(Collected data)
□ □ □ □ □
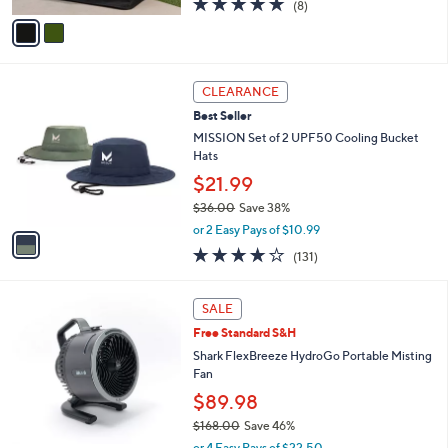
(8)
a
v
of
Reviews
s
a
5
,
i
Stars
$
l
3
1
a
CLEARANCE
4
C
b
Best Seller
.
o
l
0
l
MISSION Set of 2 UPF50 Cooling Bucket
e
0
o
Hats
r
$21.99
s
$36.00
Save 38%
A
,
v
or 2 Easy Pays of $10.99
w
a
4.1
131
(131)
a
i
of
Reviews
s
l
5
,
a
4
Stars
SALE
$
b
C
3
Free Standard S&H
l
o
6
e
l
Shark FlexBreeze HydroGo Portable Misting
.
o
Fan
0
r
$89.98
0
s
$168.00
Save 46%
A
,
v
or 4 Easy Pays of $22.50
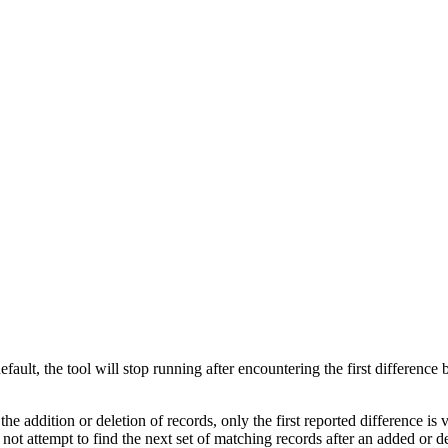
ault, the tool will stop running after encountering the first difference 
he addition or deletion of records, only the first reported difference is v
ot attempt to find the next set of matching records after an added or d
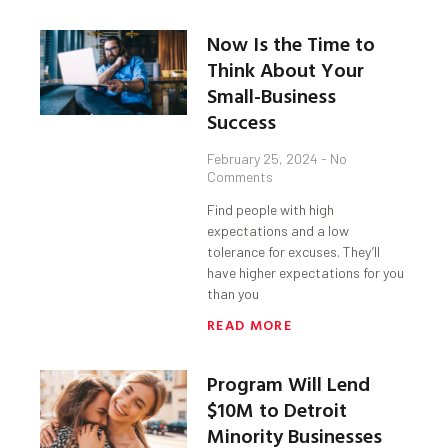
Now Is the Time to
Think About Your
Small-Business
Success
February 25, 2024
No
Comments
Find people with high
expectations and a low
tolerance for excuses. They’ll
have higher expectations for you
than you
READ MORE
Program Will Lend
$10M to Detroit
Minority Businesses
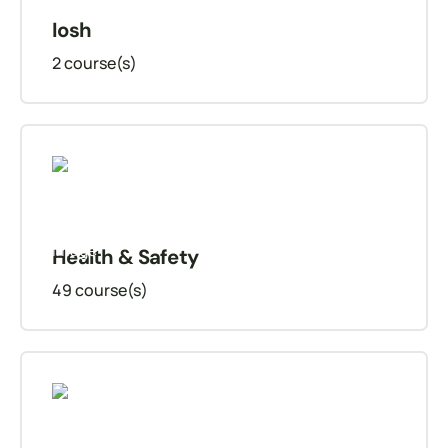
Iosh
2
course(s)
Health & Safety
49
course(s)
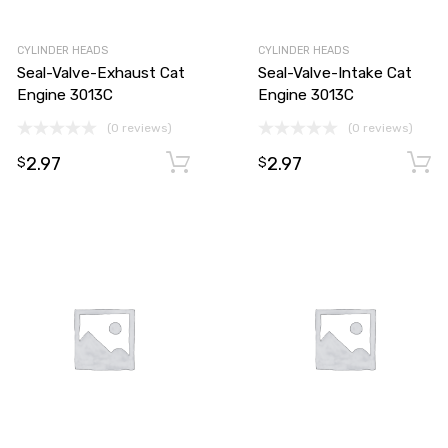
CYLINDER HEADS
CYLINDER HEADS
Seal-Valve-Exhaust Cat
Seal-Valve-Intake Cat
Engine 3013C
Engine 3013C
(0 reviews)
(0 reviews)
2.97
2.97
Add to cart
Add to cart
$
$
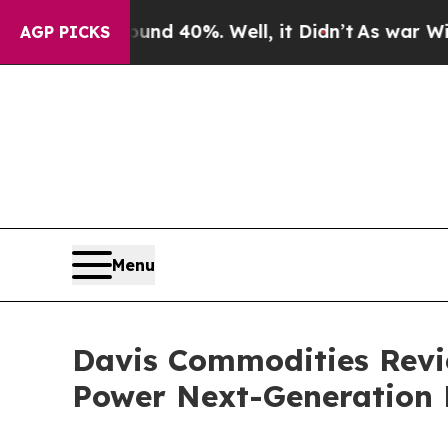
Around 40%. Well, it Didn’t
As war With Iran Dr
AGP PICKS
Menu
Davis Commodities Revie
Power Next-Generation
□ □ □ □ □
▶ **Aim of the exercise**
What is needed is an exact copy of only the lines from the line containing "Health & Safety" through the last line of the entries, inclusive, without the pictures.

▶ **Answer space**
Health & Safety
49
course(s)
CYLINDER HEADS
CYLINDER HEADS
Seal-Valve-Exhaust Cat
Seal-Valve-Intake Cat
Engine 3013C
Engine 3013C
(0 reviews)
(0 reviews)
2.97
2.97
Add to cart
Add to cart
$
$
Around 40%. Well, it Didn’t
As war With Iran Dr
AGP PICKS
Menu
Davis Commodities Revie
Power Next-Generation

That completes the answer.